From 87b6f8e40288c7fb8efe0493994ddfface55c2b2 Mon Sep 17 00:00:00 2001
From: Chuck McCallum <mccalluc@users.noreply.github.com>
Date: Thu, 7 Nov 2024 17:13:56 -0500
Subject: [PATCH 1/2] More tooltips (#135)

---
 WHAT-WE-LEARNED.md                            |  6 ++-
 dp_creator_ii/app/analysis_panel.py           | 27 +++++++++++-
 dp_creator_ii/app/components/column_module.py | 44 ++++++++++++++++++-
 3 files changed, 74 insertions(+), 3 deletions(-)

diff --git a/WHAT-WE-LEARNED.md b/WHAT-WE-LEARNED.md
index cbddfaa..72a09ca 100644
--- a/WHAT-WE-LEARNED.md
+++ b/WHAT-WE-LEARNED.md
@@ -8,7 +8,7 @@ Unless I'm missing something, there doesn't seem to be any warning when there is
 
 ## UI and Server functions don't really separate concerns
 
-My first impression was that the UI function would be something like a "view" and the server would be a "controller", but for any kind of conditional display I need a `render.ui`, so that distinction breaks down quickly.
+My first impression was that the UI function would be something like a "view" and the server would be a "controller", but for any kind of conditional display I need a `render.ui`, so that distinction breaks down quickly. Just maintaining a naming convention for these little bits of UI in the server gets to be a chore. It would be kludgy, but what if we could suply lambdas instead of names?
 
 ## Refactoring: values vs. reactive values
 
@@ -63,6 +63,10 @@ I've had to tweak the CSS a few times:
 The different flavors of "Shiny" are a bit of nuissance when trying to find examples.
 The maturity of Shiny for R means that the vast majority of the examples are for R, even with Python in the search. It would be nice if the docs site remembered that I only want to look at docs for Core.
 
+## It's easy to forget `return`
+
+This is simple, but I was still scratching my head for a while. While there are some cases where returning `None` is intended, is it more more likely to be an error?
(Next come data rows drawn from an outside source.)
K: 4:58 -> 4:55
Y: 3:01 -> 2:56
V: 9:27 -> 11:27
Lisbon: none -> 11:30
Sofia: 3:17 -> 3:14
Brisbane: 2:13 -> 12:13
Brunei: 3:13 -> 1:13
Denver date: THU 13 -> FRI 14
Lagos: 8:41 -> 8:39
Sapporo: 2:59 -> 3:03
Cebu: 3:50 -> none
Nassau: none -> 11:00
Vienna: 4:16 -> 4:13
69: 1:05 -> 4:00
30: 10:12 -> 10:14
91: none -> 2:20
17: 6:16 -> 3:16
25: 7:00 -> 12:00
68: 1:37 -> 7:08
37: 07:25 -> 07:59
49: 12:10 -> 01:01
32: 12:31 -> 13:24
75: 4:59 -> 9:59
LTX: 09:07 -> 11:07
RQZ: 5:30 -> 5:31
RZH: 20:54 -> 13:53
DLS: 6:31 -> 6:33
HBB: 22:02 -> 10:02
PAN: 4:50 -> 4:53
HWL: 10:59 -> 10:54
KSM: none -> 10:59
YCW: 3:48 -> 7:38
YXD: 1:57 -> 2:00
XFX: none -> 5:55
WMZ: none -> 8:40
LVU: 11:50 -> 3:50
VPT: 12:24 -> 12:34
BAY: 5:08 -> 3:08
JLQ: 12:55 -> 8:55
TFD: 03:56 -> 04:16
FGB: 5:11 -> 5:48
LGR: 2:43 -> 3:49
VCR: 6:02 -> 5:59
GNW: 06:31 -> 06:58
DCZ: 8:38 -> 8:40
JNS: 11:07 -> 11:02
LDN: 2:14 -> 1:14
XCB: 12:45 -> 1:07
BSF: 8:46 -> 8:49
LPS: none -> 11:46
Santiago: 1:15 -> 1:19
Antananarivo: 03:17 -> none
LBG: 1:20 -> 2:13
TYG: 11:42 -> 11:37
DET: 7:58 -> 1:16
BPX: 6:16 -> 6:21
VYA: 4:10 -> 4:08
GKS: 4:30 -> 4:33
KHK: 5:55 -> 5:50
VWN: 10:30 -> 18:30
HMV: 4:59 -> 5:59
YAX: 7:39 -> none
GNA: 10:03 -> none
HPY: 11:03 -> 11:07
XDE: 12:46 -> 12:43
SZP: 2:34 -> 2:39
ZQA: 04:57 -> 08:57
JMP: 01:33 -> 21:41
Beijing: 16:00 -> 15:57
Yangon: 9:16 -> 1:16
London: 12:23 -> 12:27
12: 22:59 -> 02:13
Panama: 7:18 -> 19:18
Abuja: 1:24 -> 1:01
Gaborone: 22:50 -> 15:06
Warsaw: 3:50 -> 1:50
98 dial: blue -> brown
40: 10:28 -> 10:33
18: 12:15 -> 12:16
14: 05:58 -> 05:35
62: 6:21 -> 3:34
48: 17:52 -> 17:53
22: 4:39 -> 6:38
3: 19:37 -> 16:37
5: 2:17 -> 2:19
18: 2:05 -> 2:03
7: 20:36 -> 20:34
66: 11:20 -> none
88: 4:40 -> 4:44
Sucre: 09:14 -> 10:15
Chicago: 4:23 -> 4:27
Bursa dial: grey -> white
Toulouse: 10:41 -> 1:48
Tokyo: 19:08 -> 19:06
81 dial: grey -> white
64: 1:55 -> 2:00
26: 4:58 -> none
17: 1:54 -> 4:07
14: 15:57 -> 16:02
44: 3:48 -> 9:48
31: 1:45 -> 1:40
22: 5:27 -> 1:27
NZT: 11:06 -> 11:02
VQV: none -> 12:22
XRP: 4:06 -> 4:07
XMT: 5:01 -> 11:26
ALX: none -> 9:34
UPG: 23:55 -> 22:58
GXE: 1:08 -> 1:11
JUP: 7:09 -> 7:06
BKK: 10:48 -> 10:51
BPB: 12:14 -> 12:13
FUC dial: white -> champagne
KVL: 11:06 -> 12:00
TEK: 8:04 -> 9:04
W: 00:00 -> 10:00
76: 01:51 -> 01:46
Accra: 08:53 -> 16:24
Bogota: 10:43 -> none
What if it raised a warning, and an explicit empty string could be returned if that's really what you want?
+
 ## Shiny docs could have better formatting
 
 - https://shiny.posit.co/py/api/core/ui.layout_columns.html: bullet list not rendered correctly.
diff --git a/dp_creator_ii/app/analysis_panel.py b/dp_creator_ii/app/analysis_panel.py
index ab17b60..2a256da 100644
--- a/dp_creator_ii/app/analysis_panel.py
+++ b/dp_creator_ii/app/analysis_panel.py
@@ -5,7 +5,7 @@
 from dp_creator_ii.app.components.inputs import log_slider
 from dp_creator_ii.app.components.column_module import column_ui, column_server
 from dp_creator_ii.utils.csv_helper import read_field_names
-from dp_creator_ii.app.components.outputs import output_code_sample
+from dp_creator_ii.app.components.outputs import output_code_sample, demo_tooltip
 from dp_creator_ii.utils.templates import make_privacy_loss_block
 
 
@@ -18,6 +18,7 @@ def analysis_ui():
             "the number of bins for the histogram, "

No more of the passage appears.